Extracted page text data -
· · · · · · ·
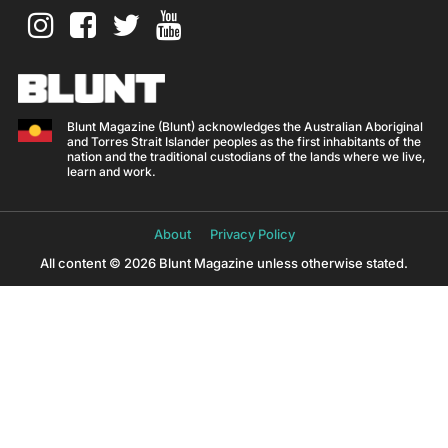
Blunt Magazine (Blunt) acknowledges the Australian Aboriginal
and Torres Strait Islander peoples as the first inhabitants of the
nation and the traditional custodians of the lands where we live,
learn and work.
About
Privacy Policy
All content © 2026 Blunt Magazine unless otherwise stated.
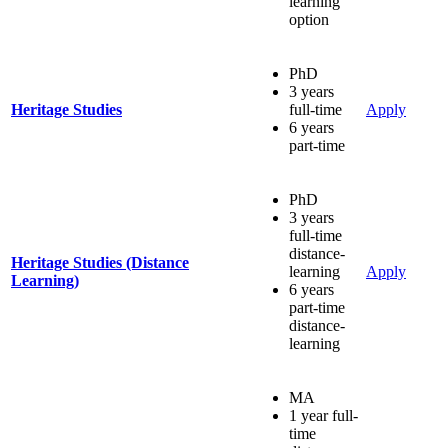
learning
option
PhD
3 years
Heritage Studies
full-time
Apply
6 years
part-time
PhD
3 years
full-time
distance-
Heritage Studies (Distance
learning
Apply
Learning)
6 years
part-time
distance-
learning
MA
1 year full-
time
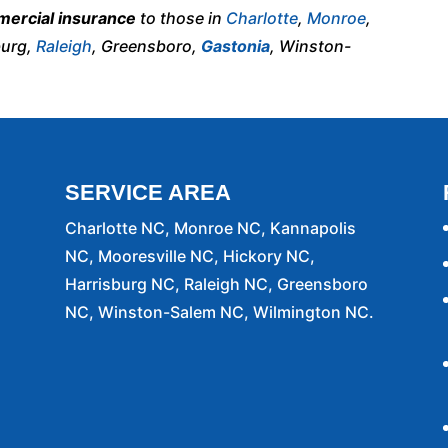
ercial insurance
to those in
Charlotte
,
Monroe
,
burg,
Raleigh
, Greensboro,
Gastonia
, Winston-
SERVICE AREA
Charlotte NC, Monroe NC, Kannapolis
NC, Mooresville NC, Hickory NC,
Harrisburg NC, Raleigh NC, Greensboro
NC, Winston-Salem NC, Wilmington NC.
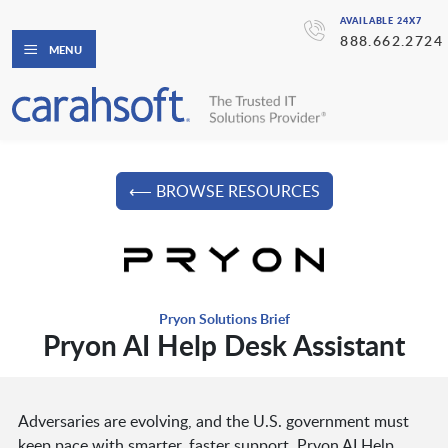
AVAILABLE 24X7
888.662.2724
MENU
⟵ BROWSE RESOURCES
Pryon Solutions Brief
Pryon AI Help Desk Assistant
Adversaries are evolving, and the U.S. government must
keep pace with smarter, faster support. Pryon AI Help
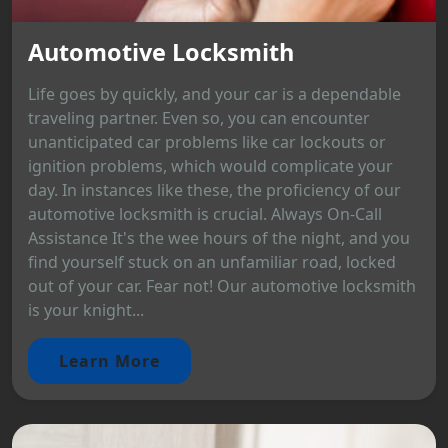
Automotive Locksmith
Life goes by quickly, and your car is a dependable
traveling partner. Even so, you can encounter
unanticipated car problems like car lockouts or
ignition problems, which would complicate your
day. In instances like these, the proficiency of our
automotive locksmith is crucial. Always On-Call
Assistance It's the wee hours of the night, and you
find yourself stuck on an unfamiliar road, locked
out of your car. Fear not! Our automotive locksmith
is your knight...
Learn More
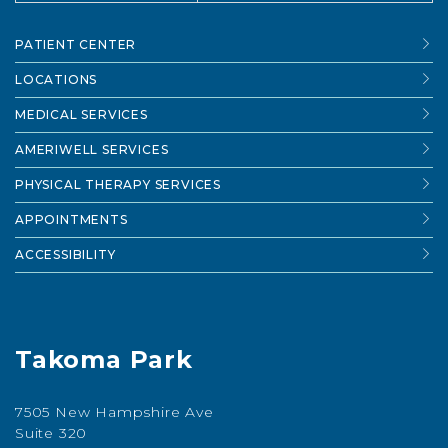
PATIENT CENTER
LOCATIONS
MEDICAL SERVICES
AMERIWELL SERVICES
PHYSICAL THERAPY SERVICES
APPOINTMENTS
ACCESSIBILITY
Takoma Park
7505 New Hampshire Ave
Suite 320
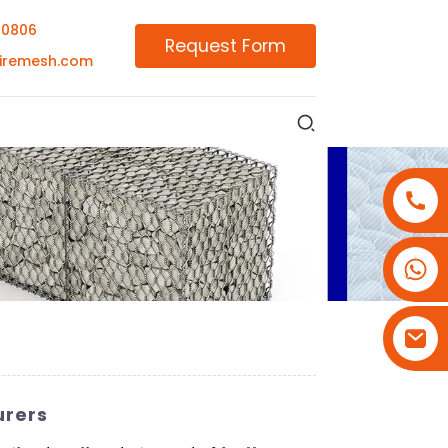
00806
Request Form
iremesh.com
+86-18180800806
+86-13679094943
+86-15908113749
urers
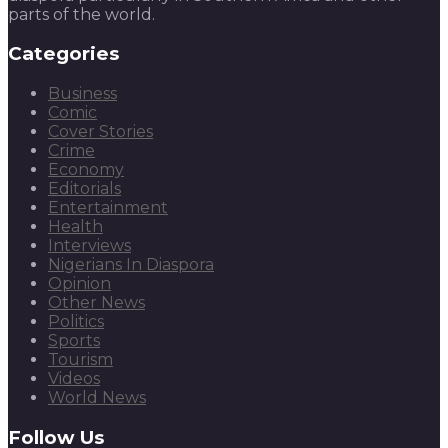
parts of the world.
Categories
Business
Comic
Cover Stories
Crime
Economy
Editorials
Entertainment
Health
Interviews
Nigerians In Diaspora
Opinion
Other News
Politics
Sports
Tourism
Videos
World News
Follow Us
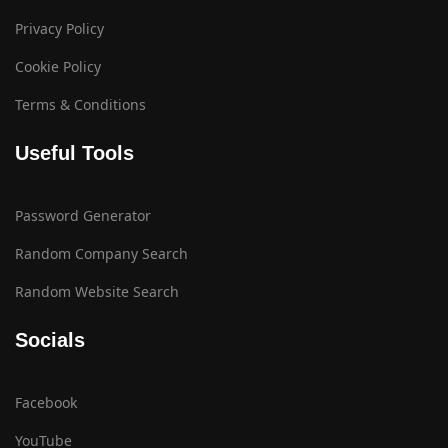
Privacy Policy
Cookie Policy
Terms & Conditions
Useful Tools
Password Generator
Random Company Search
Random Website Search
Socials
Facebook
YouTube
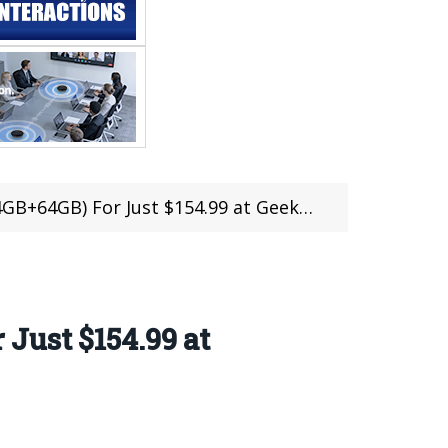
+64GB) For Just $154.99 at Geekbuying
Just $154.99 at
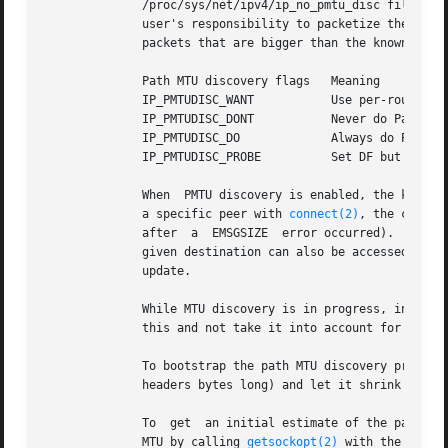
	      /proc/sys/net/ipv4/ip_no_pmtu_disc file for SOCK_STREAM sockets, and disabled on all others.  For non-SOCK_STREAM sockets, it is the

	      user's responsibility to packetize the data in MTU sized chunks and to do the retransmits if  necessary.	 The  kernel  will  reject

	      packets that are bigger than the known path MTU if this flag is set (with EMSGSIZE ).

	      Path MTU discovery flags	 Meaning

	      IP_PMTUDISC_WANT		 Use per-route settings.

	      IP_PMTUDISC_DONT		 Never do Path MTU Discovery.

	      IP_PMTUDISC_DO		 Always do Path MTU Discovery.

	      IP_PMTUDISC_PROBE 	 Set DF but ignore Path MTU.

	      When  PMTU discovery is enabled, the kernel automatically keeps track of the path MTU per destination host.  When it is connected to

	      a specific peer with 
connect(2)
, the curren
	      after  a	EMSGSIZE  error occurred).  It may change over time.  For connectionless sockets with many destinations, the new MTU for a

	      given destination can also be accessed using the error queue (see IP_RECVERR).  A new error will be queued for  every  incoming  MTU

	      update.

	      While MTU discovery is in progress, initial packets from datagram sockets may be dropped.  Applications using UDP should be aware of

	      this and not take it into account for their packet retransmit strategy.

	      To bootstrap the path MTU discovery process on unconnected sockets, it is possible to start with a big datagram  size  (up  to  64K-

	      headers bytes long) and let it shrink by updates of the path MTU.

	      To  get  an initial estimate of the path MT
	      MTU by calling 
getsockopt(2)
 with the IP_MTU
· · · · · · ·
Exercise description - Line by line, transcribe the records exactly, omitting the images.

Result of the exercise -
Blunt Magazine (Blunt) acknowledges the Australian Aboriginal
and Torres Strait Islander peoples as the first inhabitants of the
nation and the traditional custodians of the lands where we live,
learn and work.
About
Privacy Policy
All content © 2026 Blunt Magazine unless otherwise stated.
learning
option
PhD
3 years
Heritage Studies
full-time
Apply
6 years
part-time
PhD
3 years
full-time
distance-
Heritage Studies (Distance
learning
Apply
Learning)
6 years
part-time
distance-
learning
MA
1 year full-
time
ercial insurance
to those in
Charlotte
,
Monroe
,
burg,
Raleigh
, Greensboro,
Gastonia
, Winston-
SERVICE AREA
Charlotte NC, Monroe NC, Kannapolis
NC, Mooresville NC, Hickory NC,
Harrisburg NC, Raleigh NC, Greensboro
NC, Winston-Salem NC, Wilmington NC.
AVAILABLE 24X7
888.662.2724
MENU
⟵ BROWSE RESOURCES
Pryon Solutions Brief
Pryon AI Help Desk Assistant
Adversaries are evolving, and the U.S. government must
keep pace with smarter, faster support. Pryon AI Help
Automotive Locksmith
Life goes by quickly, and your car is a dependable
traveling partner. Even so, you can encounter
unanticipated car problems like car lockouts or
ignition problems, which would complicate your
day. In instances like these, the proficiency of our
automotive locksmith is crucial. Always On-Call
Assistance It's the wee hours of the night, and you
find yourself stuck on an unfamiliar road, locked
out of your car. Fear not! Our automotive locksmith
is your knight...
Learn More
PATIENT CENTER
LOCATIONS
MEDICAL SERVICES
AMERIWELL SERVICES
PHYSICAL THERAPY SERVICES
APPOINTMENTS
ACCESSIBILITY
Takoma Park
7505 New Hampshire Ave
Suite 320
00806
Request Form
iremesh.com
+86-18180800806
+86-13679094943
+86-15908113749
urers
parts of the world.
Categories
Business
Comic
Cover Stories
Crime
Economy
Editorials
Entertainment
Health
Interviews
Nigerians In Diaspora
Opinion
Other News
Politics
Sports
Tourism
Videos
World News
Follow Us
Privacy Policy
Cookie Policy
Terms & Conditions
Useful Tools
Password Generator
Random Company Search
Random Website Search
Socials
Facebook
YouTube
+64GB) For Just $154.99 at Geekbuying
Just $154.99 at
	      /proc/sys/net/ipv4/ip_no_pmtu_disc file for SOCK_STREAM sockets, and disabled on all others.  For non-SOCK_STREAM sockets, it is the

	      user's responsibility to packetize the data in MTU sized chunks and to do the retransmits if  necessary.	 The  kernel  will  reject

	      packets that are bigger than the known path MTU if this flag is set (with EMSGSIZE ).

	      Path MTU discovery flags	 Meaning

	      IP_PMTUDISC_WANT		 Use per-route settings.

	      IP_PMTUDISC_DONT		 Never do Path MTU Discovery.

	      IP_PMTUDISC_DO		 Always do Path MTU Discovery.

	      IP_PMTUDISC_PROBE 	 Set DF but ignore Path MTU.

	      When  PMTU discovery is enabled, the kernel automatically keeps track of the path MTU per destination host.  When it is connected to

	      a specific peer with 
connect(2)
, the curren
	      after  a	EMSGSIZE  error occurred).  It may change over time.  For connectionless sockets with many destinations, the new MTU for a

	      given destination can also be accessed using the error queue (see IP_RECVERR).  A new error will be queued for  every  incoming  MTU

	      update.

	      While MTU discovery is in progress, initial packets from datagram sockets may be dropped.  Applications using UDP should be aware of

	      this and not take it into account for their packet retransmit strategy.

	      To bootstrap the path MTU discovery process on unconnected sockets, it is possible to start with a big datagram  size  (up  to  64K-

	      headers bytes long) and let it shrink by updates of the path MTU.

	      To  get  an initial estimate of the path MT
	      MTU by calling 
getsockopt(2)
 with the IP_MTU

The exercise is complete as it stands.